*** Extracted data

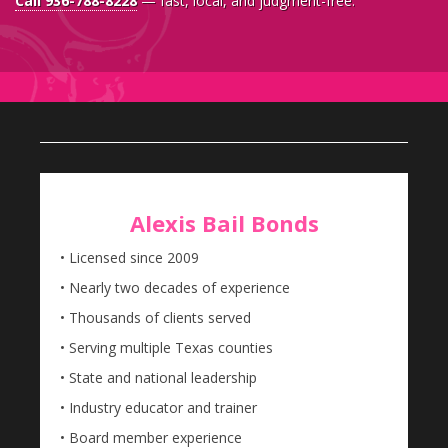
Call 936-788-8228
— fast, local, and judgment-free.
Alexis Bail Bonds
• Licensed since 2009
• Nearly two decades of experience
• Thousands of clients served
• Serving multiple Texas counties
• State and national leadership
• Industry educator and trainer
• Board member experience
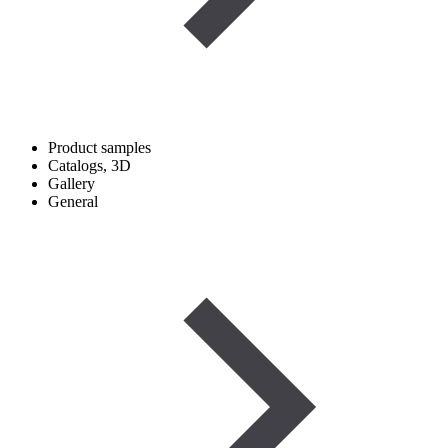
Product samples
Catalogs, 3D
Gallery
General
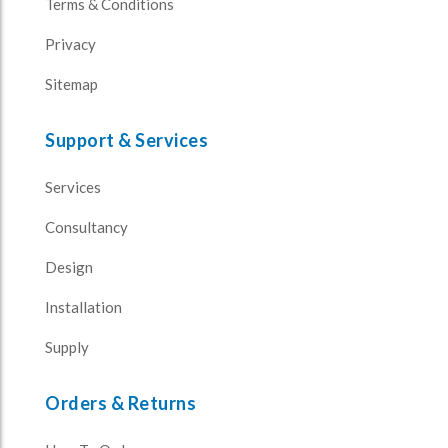
Terms & Conditions
Privacy
Sitemap
Support & Services
Services
Consultancy
Design
Installation
Supply
Orders & Returns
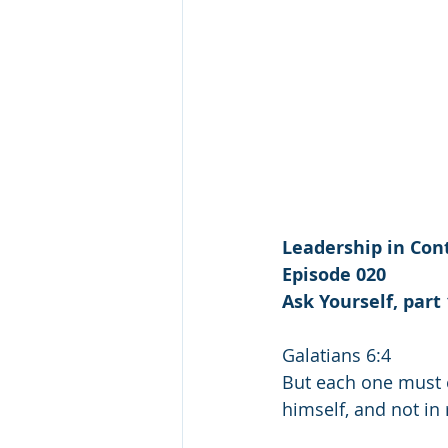
Leadership in Cont
Episode 020
Ask Yourself, part 
Galatians 6:4
But each one must e
himself, and not in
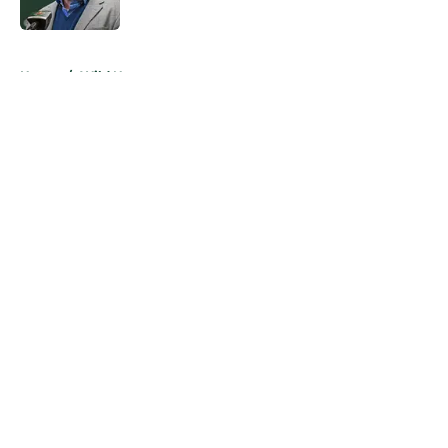
Published by on Invalid Date
5 related articles loaded
Home
/
Wild News
About
Openings
Contact
Our 300+ Sites
FanSided Daily
Pitch a Story
Privacy Policy
Terms of Use
Cookie Policy
Legal Disclaimer
Accessibility Statement
A-Z Index
Cookies Settings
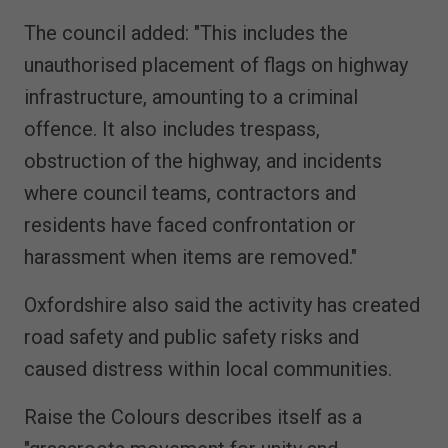
The council added: "This includes the
unauthorised placement of flags on highway
infrastructure, amounting to a criminal
offence. It also includes trespass,
obstruction of the highway, and incidents
where council teams, contractors and
residents have faced confrontation or
harassment when items are removed."
Oxfordshire also said the activity has created
road safety and public safety risks and
caused distress within local communities.
Raise the Colours describes itself as a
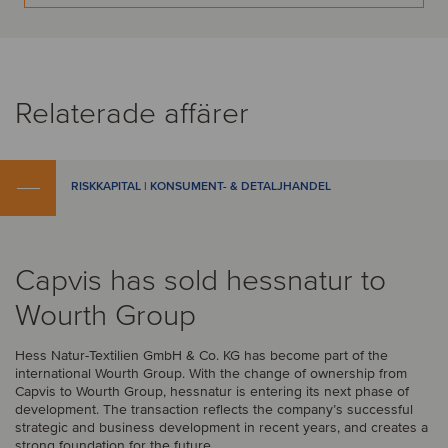
Relaterade affärer
RISKKAPITAL | KONSUMENT- & DETALJHANDEL
Capvis has sold hessnatur to
Wourth Group
Hess Natur-Textilien GmbH & Co. KG has become part of the
international Wourth Group. With the change of ownership from
Capvis to Wourth Group, hessnatur is entering its next phase of
development. The transaction reflects the company’s successful
strategic and business development in recent years, and creates a
strong foundation for the future.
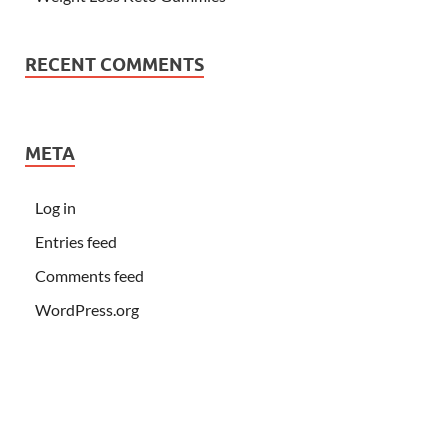
RECENT COMMENTS
META
Log in
Entries feed
Comments feed
WordPress.org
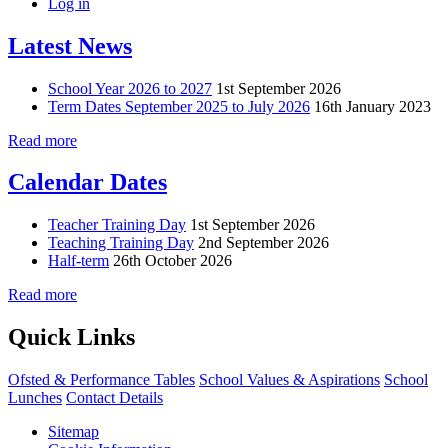
Log in
Latest News
School Year 2026 to 2027
1st September 2026
Term Dates September 2025 to July 2026
16th January 2023
Read more
Calendar Dates
Teacher Training Day
1st September 2026
Teaching Training Day
2nd September 2026
Half-term
26th October 2026
Read more
Quick Links
Ofsted & Performance Tables
School Values & Aspirations
School
Lunches
Contact Details
Sitemap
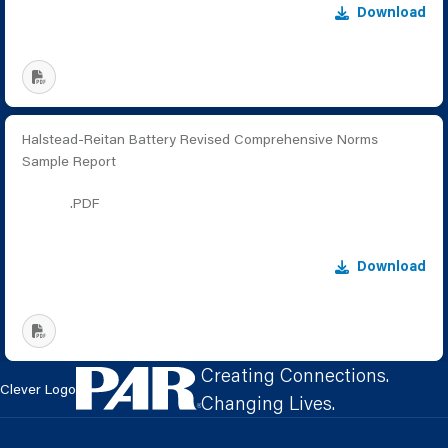
Download
Halstead-Reitan Battery Revised Comprehensive Norms
Sample Report
.PDF
Download
Creating Connections.
Clever Logo
Changing Lives.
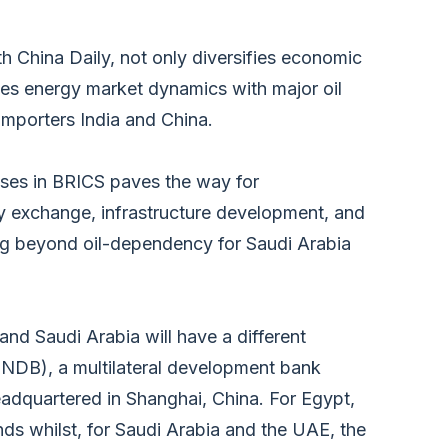
th China Daily, not only diversifies economic
ines energy market dynamics with major oil
importers India and China.
ses in BRICS paves the way for
y exchange, infrastructure development, and
ing beyond oil-dependency for Saudi Arabia
d Saudi Arabia will have a different
DB), a multilateral development bank
adquartered in Shanghai, China. For Egypt,
ds whilst, for Saudi Arabia and the UAE, the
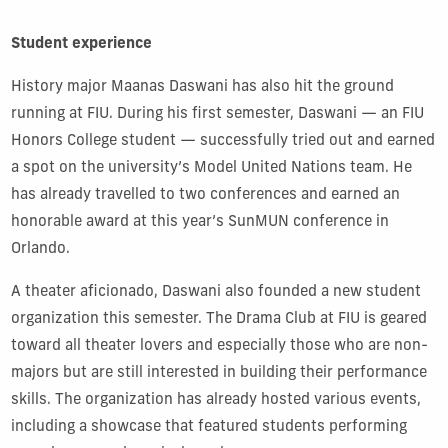
Student experience
History major Maanas Daswani has also hit the ground
running at FIU. During his first semester, Daswani — an FIU
Honors College student — successfully tried out and earned
a spot on the university’s Model United Nations team. He
has already travelled to two conferences and earned an
honorable award at this year’s SunMUN conference in
Orlando.
A theater aficionado, Daswani also founded a new student
organization this semester. The Drama Club at FIU is geared
toward all theater lovers and especially those who are non-
majors but are still interested in building their performance
skills. The organization has already hosted various events,
including a showcase that featured students performing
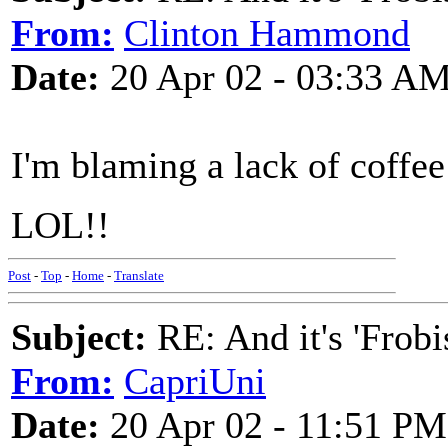
From:
Clinton Hammond
Date:
20 Apr 02 - 03:33 A
I'm blaming a lack of coffee
LOL!!
Post
-
Top
-
Home
-
Translate
Subject:
RE: And it's 'Frobi
From:
CapriUni
Date:
20 Apr 02 - 11:51 PM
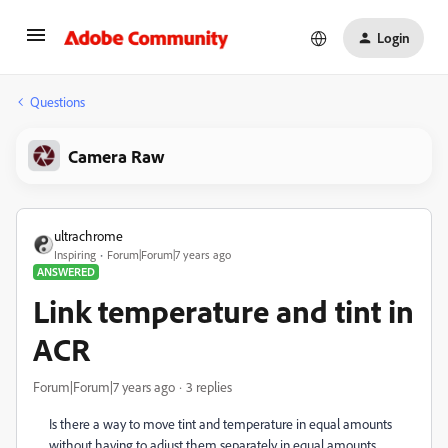
Login
Questions
Camera Raw
ultrachrome
Inspiring
Forum|Forum|7 years ago
ANSWERED
Link temperature and tint in
ACR
Forum|Forum|7 years ago
3 replies
Is there a way to move tint and temperature in equal amounts
without having to adjust them separately in equal amounts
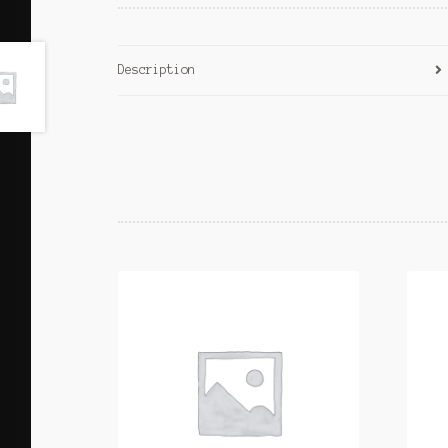
Description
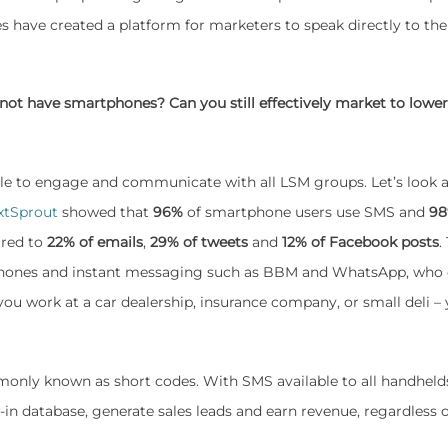
 have created a platform for marketers to speak directly to the
 not have smartphones? Can you still effectively market to lowe
ble to engage and communicate with all LSM groups. Let’s look 
xtSprout
showed that
96%
of smartphone users use SMS and
98
ared to
22% of emails
,
29% of tweets
and
12% of Facebook posts
.
rtphones and instant messaging such as BBM and WhatsApp, who 
you work at a car dealership, insurance company, or small deli –
nly known as short codes. With SMS available to all handheld
n database, generate sales leads and earn revenue, regardless o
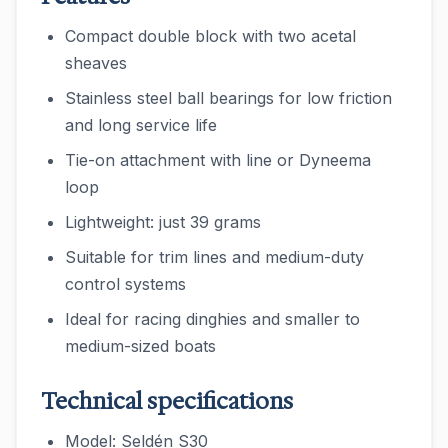
Compact double block with two acetal
sheaves
Stainless steel ball bearings for low friction
and long service life
Tie-on attachment with line or Dyneema
loop
Lightweight: just 39 grams
Suitable for trim lines and medium-duty
control systems
Ideal for racing dinghies and smaller to
medium-sized boats
Technical specifications
Model: Seldén S30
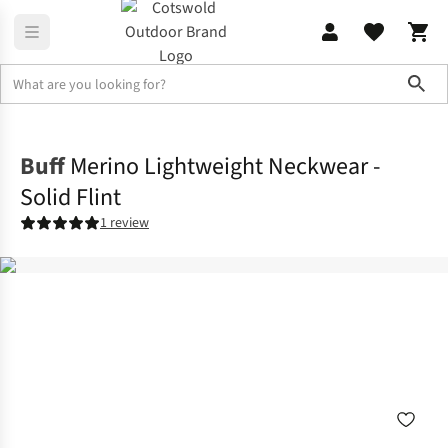
Sho
Accessories
View All Accessories
Buff
Merino Lightweight Neckwear -
Solid Flint
1 review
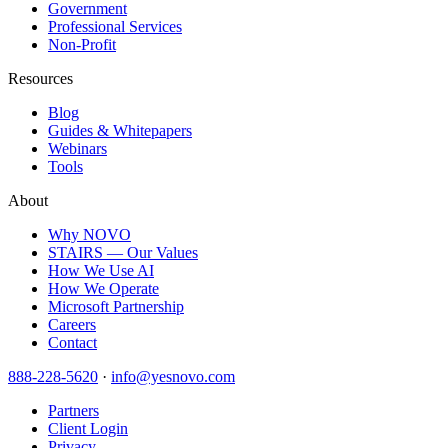
Government
Professional Services
Non-Profit
Resources
Blog
Guides & Whitepapers
Webinars
Tools
About
Why NOVO
STAIRS — Our Values
How We Use AI
How We Operate
Microsoft Partnership
Careers
Contact
888-228-5620
·
info@yesnovo.com
Partners
Client Login
Privacy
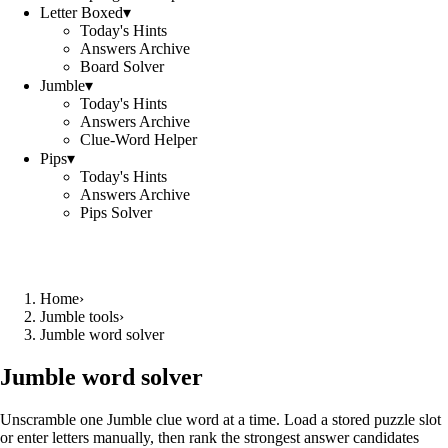
Letter Boxed
▾
Today's Hints
Answers Archive
Board Solver
Jumble
▾
Today's Hints
Answers Archive
Clue-Word Helper
Pips
▾
Today's Hints
Answers Archive
Pips Solver
Home
›
Jumble tools
›
Jumble word solver
Jumble word solver
Unscramble one Jumble clue word at a time. Load a stored puzzle slot
or enter letters manually, then rank the strongest answer candidates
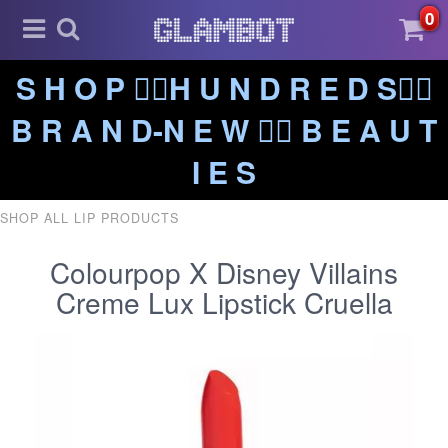
0
S H O P ❤️‍🔥H U N D R E D S❤️‍🔥
B R A N D-N E W ❤️‍🔥 B E A U T
I E S
SHOP ALL LIP PRODUCTS
Colourpop X Disney Villains
Creme Lux Lipstick Cruella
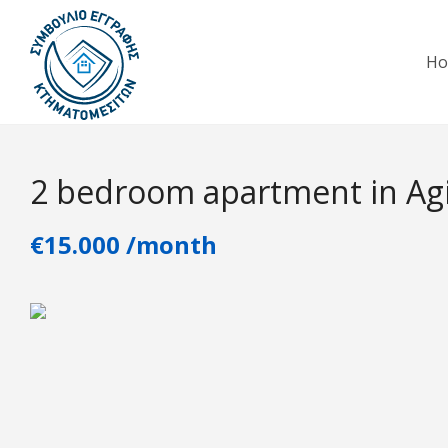
H
2 bedroom apartment in Agi
€15.000 /month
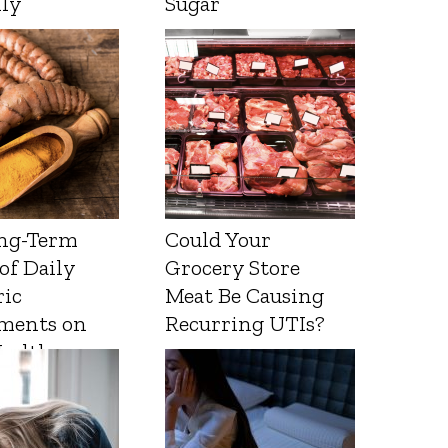
lly
Sugar
ng-Term
Could Your
 of Daily
Grocery Store
ic
Meat Be Causing
ments on
Recurring UTIs?
Health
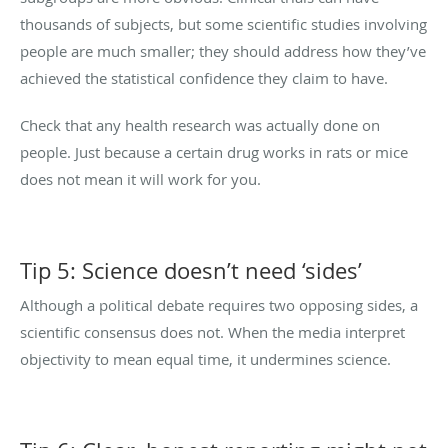
thousands of subjects, but some scientific studies involving
people are much smaller; they should address how they’ve
achieved the statistical confidence they claim to have.
Check that any health research was actually done on
people. Just because a certain drug works in rats or mice
does not mean it will work for you.
Tip 5: Science doesn’t need ‘sides’
Although a political debate requires two opposing sides, a
scientific consensus does not. When the media interpret
objectivity to mean equal time, it undermines science.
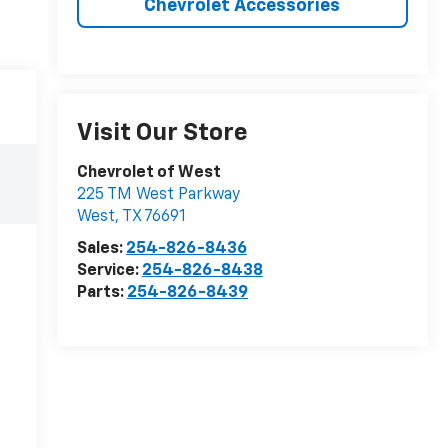
Chevrolet Accessories
Visit Our Store
Chevrolet of West
225 TM West Parkway
West
,
TX
76691
Sales:
254-826-8436
Service:
254-826-8438
Parts:
254-826-8439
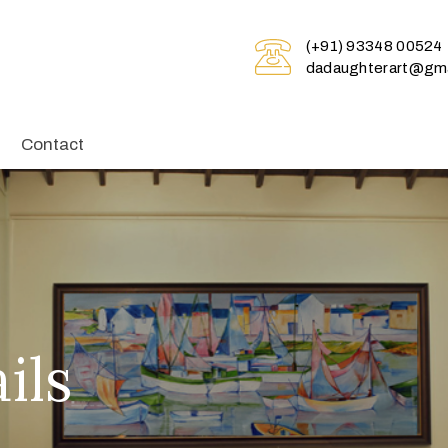
(+91) 93348 00524
dadaughterart@gma
Contact
ils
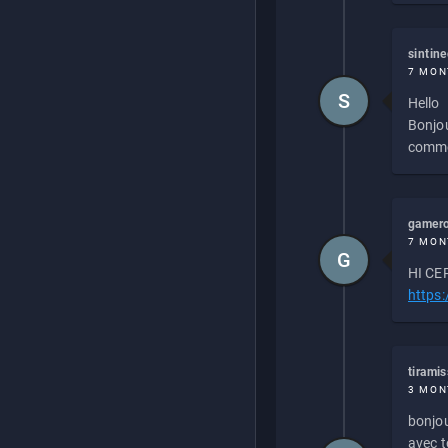
sintin
7 MON
S
Hello
Bonjou
commen
gamero
7 MON
G
HI CEP
https
tirami
3 MON
bonjou
avec to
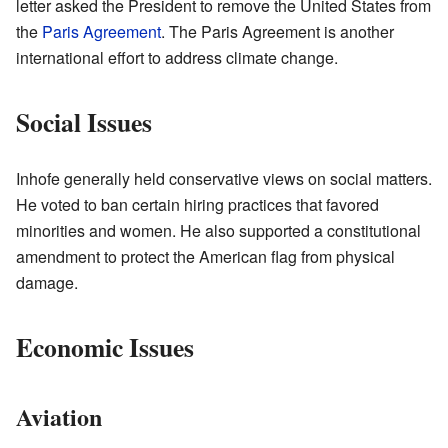
letter asked the President to remove the United States from
the
Paris Agreement
. The Paris Agreement is another
international effort to address climate change.
Social Issues
Inhofe generally held conservative views on social matters.
He voted to ban certain hiring practices that favored
minorities and women. He also supported a constitutional
amendment to protect the American flag from physical
damage.
Economic Issues
Aviation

******

Output only the count of lines in the data containing "will".

Exercise response =
2